Lessons in Lighting - LM80
LM80 - What is it?
Light emitting diodes (LEDs) are a relatively new and unique source for lighting.
They are more reliant upon effective thermal management than any previous source, and have to be designed and tested as an entire lighting system. Therefore, LEDs require new guidelines and practices for testing. There also needs to be a correlation between how LED manufacturers test their LEDs and how fixture manufacturers test their LED fixtures. In response, the Illuminating Engineering Society of North America
or IESNA developed several testing procedures, one of which is LM-80.
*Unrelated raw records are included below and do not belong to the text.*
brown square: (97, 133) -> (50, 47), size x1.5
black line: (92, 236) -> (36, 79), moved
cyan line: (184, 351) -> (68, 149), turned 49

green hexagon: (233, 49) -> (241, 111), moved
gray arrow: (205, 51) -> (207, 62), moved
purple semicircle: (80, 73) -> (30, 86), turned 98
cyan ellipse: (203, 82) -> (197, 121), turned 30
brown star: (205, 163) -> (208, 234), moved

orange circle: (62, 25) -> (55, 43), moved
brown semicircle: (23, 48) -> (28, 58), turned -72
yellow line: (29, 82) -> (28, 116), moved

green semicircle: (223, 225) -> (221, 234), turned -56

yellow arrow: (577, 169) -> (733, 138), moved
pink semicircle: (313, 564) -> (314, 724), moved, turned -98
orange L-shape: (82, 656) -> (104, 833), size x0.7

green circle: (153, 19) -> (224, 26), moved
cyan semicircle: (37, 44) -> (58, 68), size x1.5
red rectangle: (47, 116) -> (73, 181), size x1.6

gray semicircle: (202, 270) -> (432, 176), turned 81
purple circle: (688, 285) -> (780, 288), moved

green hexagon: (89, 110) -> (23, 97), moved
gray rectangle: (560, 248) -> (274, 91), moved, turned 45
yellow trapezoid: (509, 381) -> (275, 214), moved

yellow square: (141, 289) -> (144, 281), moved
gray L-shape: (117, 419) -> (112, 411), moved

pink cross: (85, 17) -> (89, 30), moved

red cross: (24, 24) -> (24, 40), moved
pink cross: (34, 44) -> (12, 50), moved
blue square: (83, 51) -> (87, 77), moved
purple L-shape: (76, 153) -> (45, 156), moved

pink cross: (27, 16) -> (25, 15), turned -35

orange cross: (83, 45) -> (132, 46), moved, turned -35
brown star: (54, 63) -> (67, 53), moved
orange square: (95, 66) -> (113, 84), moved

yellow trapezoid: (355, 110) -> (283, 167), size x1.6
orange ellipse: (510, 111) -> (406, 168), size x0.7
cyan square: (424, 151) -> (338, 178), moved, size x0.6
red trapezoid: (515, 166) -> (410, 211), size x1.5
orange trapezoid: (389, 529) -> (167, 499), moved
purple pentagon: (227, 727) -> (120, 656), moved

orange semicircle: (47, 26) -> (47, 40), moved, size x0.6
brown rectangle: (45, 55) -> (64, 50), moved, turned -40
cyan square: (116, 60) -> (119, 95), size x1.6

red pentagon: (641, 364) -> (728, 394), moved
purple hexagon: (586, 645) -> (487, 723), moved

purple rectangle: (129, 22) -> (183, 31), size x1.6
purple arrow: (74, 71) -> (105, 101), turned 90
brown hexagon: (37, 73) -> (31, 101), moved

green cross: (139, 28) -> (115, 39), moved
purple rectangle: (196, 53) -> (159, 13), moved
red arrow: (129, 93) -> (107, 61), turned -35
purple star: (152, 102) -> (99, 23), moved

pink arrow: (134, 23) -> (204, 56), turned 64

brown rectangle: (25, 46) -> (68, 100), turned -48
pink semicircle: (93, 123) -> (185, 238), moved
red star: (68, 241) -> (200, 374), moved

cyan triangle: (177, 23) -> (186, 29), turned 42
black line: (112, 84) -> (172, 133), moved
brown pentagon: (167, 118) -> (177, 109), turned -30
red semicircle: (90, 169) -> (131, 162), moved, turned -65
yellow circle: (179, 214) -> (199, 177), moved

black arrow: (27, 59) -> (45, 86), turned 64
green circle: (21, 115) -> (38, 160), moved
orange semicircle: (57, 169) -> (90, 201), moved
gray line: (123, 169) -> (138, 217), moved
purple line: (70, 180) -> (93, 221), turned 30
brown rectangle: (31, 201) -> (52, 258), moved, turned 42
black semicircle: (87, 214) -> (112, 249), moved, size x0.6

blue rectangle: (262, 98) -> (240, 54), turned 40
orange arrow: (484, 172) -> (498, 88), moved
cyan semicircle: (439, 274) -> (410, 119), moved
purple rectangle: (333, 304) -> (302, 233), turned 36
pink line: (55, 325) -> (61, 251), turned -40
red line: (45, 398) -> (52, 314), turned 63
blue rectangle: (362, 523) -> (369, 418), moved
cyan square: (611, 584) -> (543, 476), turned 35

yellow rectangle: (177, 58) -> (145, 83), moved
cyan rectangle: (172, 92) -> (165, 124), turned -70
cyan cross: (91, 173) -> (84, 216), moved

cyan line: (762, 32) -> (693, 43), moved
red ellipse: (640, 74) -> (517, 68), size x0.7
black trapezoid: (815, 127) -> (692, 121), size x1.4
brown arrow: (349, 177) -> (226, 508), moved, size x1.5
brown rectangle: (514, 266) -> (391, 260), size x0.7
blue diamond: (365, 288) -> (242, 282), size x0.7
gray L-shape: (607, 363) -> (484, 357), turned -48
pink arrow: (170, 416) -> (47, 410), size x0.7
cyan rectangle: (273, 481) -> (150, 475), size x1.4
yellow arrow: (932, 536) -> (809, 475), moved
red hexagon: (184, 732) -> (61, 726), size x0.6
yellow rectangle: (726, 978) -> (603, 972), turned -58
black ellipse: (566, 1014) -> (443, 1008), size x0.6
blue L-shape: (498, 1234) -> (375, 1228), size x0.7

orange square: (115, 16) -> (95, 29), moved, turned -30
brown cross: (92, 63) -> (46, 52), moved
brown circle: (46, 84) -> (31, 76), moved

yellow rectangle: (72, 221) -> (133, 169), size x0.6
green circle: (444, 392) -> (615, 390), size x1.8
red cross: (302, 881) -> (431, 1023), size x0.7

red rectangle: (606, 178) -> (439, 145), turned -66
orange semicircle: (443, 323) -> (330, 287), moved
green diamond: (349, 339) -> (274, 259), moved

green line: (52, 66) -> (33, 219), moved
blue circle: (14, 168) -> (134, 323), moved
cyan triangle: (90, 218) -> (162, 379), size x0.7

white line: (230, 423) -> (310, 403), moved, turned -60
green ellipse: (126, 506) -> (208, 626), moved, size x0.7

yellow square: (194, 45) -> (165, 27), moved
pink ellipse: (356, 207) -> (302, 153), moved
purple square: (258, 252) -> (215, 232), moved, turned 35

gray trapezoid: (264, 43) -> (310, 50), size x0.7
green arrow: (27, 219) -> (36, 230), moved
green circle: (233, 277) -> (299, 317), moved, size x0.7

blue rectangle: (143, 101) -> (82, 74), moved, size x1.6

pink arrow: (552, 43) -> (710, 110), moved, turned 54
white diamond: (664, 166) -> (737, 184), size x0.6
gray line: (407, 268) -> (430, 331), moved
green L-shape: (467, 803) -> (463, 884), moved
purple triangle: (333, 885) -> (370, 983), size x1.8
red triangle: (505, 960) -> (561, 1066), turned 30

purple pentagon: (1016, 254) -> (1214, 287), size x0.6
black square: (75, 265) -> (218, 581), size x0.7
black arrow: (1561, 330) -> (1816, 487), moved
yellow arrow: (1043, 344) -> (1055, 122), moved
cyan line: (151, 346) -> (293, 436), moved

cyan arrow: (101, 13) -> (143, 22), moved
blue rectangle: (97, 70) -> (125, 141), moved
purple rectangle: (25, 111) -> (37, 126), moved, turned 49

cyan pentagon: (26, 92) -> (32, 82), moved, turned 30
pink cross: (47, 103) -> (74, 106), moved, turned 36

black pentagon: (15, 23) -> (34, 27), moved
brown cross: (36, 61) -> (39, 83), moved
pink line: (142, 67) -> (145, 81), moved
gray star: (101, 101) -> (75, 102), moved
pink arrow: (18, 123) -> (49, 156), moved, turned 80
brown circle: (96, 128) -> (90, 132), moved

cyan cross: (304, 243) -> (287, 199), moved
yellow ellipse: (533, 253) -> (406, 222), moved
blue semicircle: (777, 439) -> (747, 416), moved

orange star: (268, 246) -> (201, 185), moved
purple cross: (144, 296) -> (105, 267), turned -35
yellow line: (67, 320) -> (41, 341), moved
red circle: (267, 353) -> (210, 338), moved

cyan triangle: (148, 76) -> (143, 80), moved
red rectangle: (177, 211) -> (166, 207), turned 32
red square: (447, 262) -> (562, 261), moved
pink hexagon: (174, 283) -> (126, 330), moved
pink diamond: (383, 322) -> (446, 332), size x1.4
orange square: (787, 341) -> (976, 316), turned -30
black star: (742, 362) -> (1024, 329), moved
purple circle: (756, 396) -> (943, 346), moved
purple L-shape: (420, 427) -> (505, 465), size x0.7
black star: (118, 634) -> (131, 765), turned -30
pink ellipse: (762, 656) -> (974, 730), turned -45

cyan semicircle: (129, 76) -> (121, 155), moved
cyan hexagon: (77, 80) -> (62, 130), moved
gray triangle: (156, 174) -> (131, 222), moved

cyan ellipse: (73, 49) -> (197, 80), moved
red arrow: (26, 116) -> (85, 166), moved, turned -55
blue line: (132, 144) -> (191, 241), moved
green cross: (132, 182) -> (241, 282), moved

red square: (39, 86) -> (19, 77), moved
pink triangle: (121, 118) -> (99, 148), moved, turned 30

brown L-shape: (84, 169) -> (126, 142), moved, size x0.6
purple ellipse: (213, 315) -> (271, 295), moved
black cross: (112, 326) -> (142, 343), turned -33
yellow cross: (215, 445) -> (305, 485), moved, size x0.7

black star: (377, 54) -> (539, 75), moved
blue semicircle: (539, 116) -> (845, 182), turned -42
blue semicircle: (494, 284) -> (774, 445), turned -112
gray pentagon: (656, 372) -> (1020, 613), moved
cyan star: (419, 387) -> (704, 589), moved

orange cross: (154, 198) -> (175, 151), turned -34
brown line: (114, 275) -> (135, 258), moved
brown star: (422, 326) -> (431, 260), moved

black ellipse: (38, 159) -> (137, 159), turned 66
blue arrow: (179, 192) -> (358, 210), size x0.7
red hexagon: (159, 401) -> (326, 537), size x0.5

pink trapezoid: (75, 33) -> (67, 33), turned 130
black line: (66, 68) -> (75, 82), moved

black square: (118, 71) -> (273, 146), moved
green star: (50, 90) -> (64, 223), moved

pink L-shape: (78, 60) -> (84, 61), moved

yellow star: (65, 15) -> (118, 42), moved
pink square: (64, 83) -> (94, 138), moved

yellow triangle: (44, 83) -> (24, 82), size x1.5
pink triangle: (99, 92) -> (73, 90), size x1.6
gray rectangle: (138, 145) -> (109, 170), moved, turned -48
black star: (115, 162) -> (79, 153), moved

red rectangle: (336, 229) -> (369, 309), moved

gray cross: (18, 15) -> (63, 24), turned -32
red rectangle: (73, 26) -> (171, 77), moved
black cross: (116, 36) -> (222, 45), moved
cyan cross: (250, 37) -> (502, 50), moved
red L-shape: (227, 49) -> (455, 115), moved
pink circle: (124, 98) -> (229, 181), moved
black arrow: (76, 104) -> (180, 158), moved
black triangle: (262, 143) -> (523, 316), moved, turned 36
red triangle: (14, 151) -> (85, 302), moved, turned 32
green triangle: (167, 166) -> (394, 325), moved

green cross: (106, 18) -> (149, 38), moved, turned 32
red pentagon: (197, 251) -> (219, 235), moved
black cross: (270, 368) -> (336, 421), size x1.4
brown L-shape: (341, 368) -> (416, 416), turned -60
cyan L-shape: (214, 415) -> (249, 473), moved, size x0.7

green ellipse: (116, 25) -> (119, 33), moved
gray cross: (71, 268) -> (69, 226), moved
Since LEDs are solid state and directly convert electricity to light, their lumen maintenance is better than traditional sources. Lumen maintenance is a measure of how well a light source maintains its lumen output over time, typically shown as a percentage of initial light output. Typical LED lumen maintenance is 70% for 50,000+ hours – a marked improvement over traditional sources. 70% lumen maintenance means the LEDs will still produce 70% of their initial light output, or only 30% lumen degradation. Research shows also that reductions to 70% of initial light output are considered acceptable by the majority of occupants within a space.
LM-80 Approved Method: Measuring Lumen Maintenance of LED Light Sources was
published by the IESNA Solid State Lighting (SSL) Subcommittee in the third quarter of
2008. This document covers lumen maintenance measurement for inorganic LED-based packages, arrays, and modules3; it does not cover any other aspect of LED performance.
One of the key reasons for the development of LM-80 is due to differences in measuring
LED performance criteria. LED manufacturers manufacturers measure their products deifferently from LED fixture manufactures. Typically a LED manuf. will measure LEDs in pulse mode operation with no heat sink. The pulse is very short – typically 10 or 20 milliseconds (that is, thousandths of a second) – which will not heat up the LED; therefore, no heat sink is required and temperature can be assumed to be equal to ambient temperature. In contrast, LED fixture manufacturers measure LED performance in situ, which means while it is in their fixture. Under these conditions, the LED is operated in constant DC mode and there are typically numerous LEDs configured together often in close proximity to one another, elevating temperature. This elevated temperature affects the photometric and colorimetric performance of the LEDs. In order to compare “apples to apples”, a new testing criteria needed to be developed – enter LM-80.
LM-80 prescribes uniform test methods for LED manufacturers under controlled conditions for measuring LED lumen maintenance while controlling the LED’s temperature.
Based upon LM-80 data, LED manufacturers then extrapolate lumen maintenance out to tens of thousands of hours. While LM-80 does not specify the extrapolation method, many LED manufacturers use more conservative exponential extrapolation due to the exponential behavior of LEDs and most electronic components. The SSL Subcommittee is working on TM-21 which will standardize this extrapolation method.